James Dean’s CGI Casting Faces Major Backlash

The late Hollywood icon’s digital recreation is garnering an overwhelmingly negative response.

Magic City Films announced the CGI casting of James Dean in their upcoming film Finding Jack yesterday, and fans are upset with the agency’s plans to cyber-mimic the great actor’s signature flair. Although the studio’s directors Anton Ernst and Tati Golykh received permission from the Dean family to proceed with the film’s production, an element of the late actor’s virtual resurrection is not sitting well with viewers across the world. Largely fueling the backlash, Hollywood’s elite are speaking out in refute of the Rebel Without A Cause actor’s digital revitalization and expressing their disgust towards the agency’s lack of respect for dramatic artistry. 

Leading the revolt, Chris Evans took to Twitter to express his ill feelings towards the team’s evident ignorance, writing, “I’m sure he’d be thrilled. This is awful. Maybe we can get a computer to paint us a new Picasso. Or write a couple of new John Lennon tunes.
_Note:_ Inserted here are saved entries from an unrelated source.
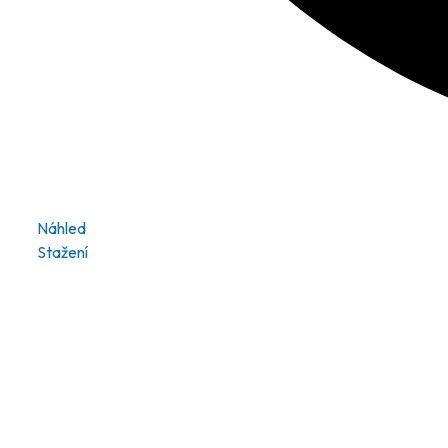
Náhled
Stažení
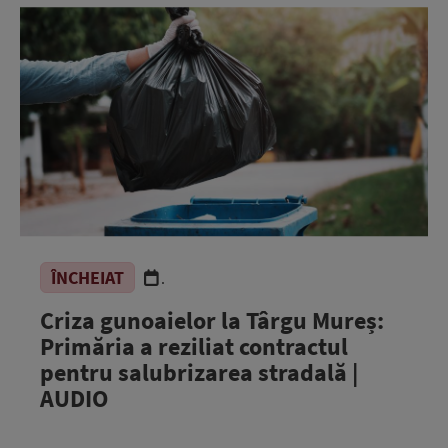
ÎNCHEIAT
.
Criza gunoaielor la Târgu Mureș:
Primăria a reziliat contractul
pentru salubrizarea stradală |
AUDIO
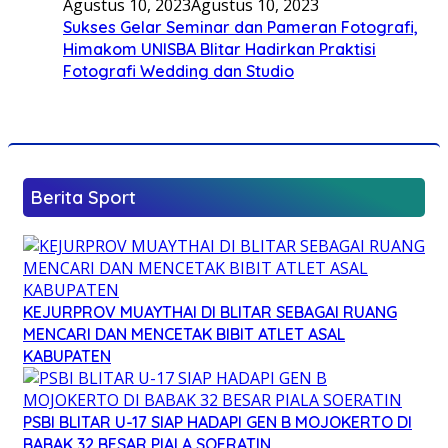
Agustus 10, 2023
Agustus 10, 2023
Sukses Gelar Seminar dan Pameran Fotografi,
Himakom UNISBA Blitar Hadirkan Praktisi
Fotografi Wedding dan Studio
Berita Sport
KEJURPROV MUAYTHAI DI BLITAR SEBAGAI RUANG
MENCARI DAN MENCETAK BIBIT ATLET ASAL
KABUPATEN
PSBI BLITAR U-17 SIAP HADAPI GEN B MOJOKERTO DI
BABAK 32 BESAR PIALA SOERATIN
The complete lack of understanding here is shameful.” Shedding light on the directors’ disregard for Dean’s individual creative expression, Evans illustrates his distaste by comparing the late actor’s CGI recreation to the idea of digitally vivifying the work of history’s most talented artists and musicians. 

With the same discord, Zelda Williams, whose late father Robin Williams implemented restrictive measures to preserve his image after his death, expressed her disappointment in the industry’s new direction. “I have talked to friends about this for YEARS and no one ever believed me that the industry would stoop this low once tech got better,” she wrote on Twitter. “Publicity stunt or not, this is puppeteering the dead for their ‘clout’ alone and it sets such an awful precedent for the future of performance.” 
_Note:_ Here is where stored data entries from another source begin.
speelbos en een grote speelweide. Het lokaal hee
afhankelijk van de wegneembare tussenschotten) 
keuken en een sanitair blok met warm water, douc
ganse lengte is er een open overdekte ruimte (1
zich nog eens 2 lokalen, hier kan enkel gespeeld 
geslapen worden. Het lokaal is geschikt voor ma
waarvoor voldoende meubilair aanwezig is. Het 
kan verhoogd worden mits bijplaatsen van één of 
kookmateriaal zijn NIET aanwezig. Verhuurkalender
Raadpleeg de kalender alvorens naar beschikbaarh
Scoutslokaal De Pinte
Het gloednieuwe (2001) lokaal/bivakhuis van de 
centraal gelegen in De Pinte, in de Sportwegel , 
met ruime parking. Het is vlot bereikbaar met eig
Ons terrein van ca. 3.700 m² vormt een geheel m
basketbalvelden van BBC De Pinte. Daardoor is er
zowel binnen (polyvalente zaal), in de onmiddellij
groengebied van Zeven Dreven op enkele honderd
Adding flames to the fire, Preacher star Julie Ann Emery expressed her aversion to the casting in a verbal deconstruction of Dean’s falsified resurrection and an attack on the team’s disrespect for the art of drama. “Yeah, that’s not James Dean,” she wrote. “It’s his face on a motion-capture performance and an ‘anonymous’ actor providing voice pattern and choices. I’d like to know how it will be credited. How real actors will be paid. And how little this team understands the acting craft.”
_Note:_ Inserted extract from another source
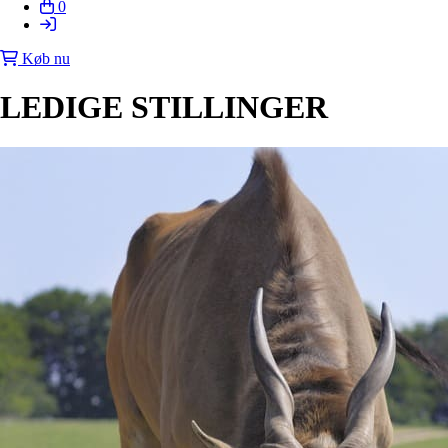
0
Køb nu
LEDIGE STILLINGER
Winning two Oscars for Best Actor in his unfortunately cut-short career, James Dean perfected his acting craft through his unmatched commitment to roles and his exploration of self-expression in new realms. In an effort to pay respect to the renowned actor’s supreme abilities, Magic City Films missed the mark on the execution of their idea. Preproduction is set to commence on November 17 for the new film; however, with the level of negative reception to the idea, the status of Finding Jack remains unknown.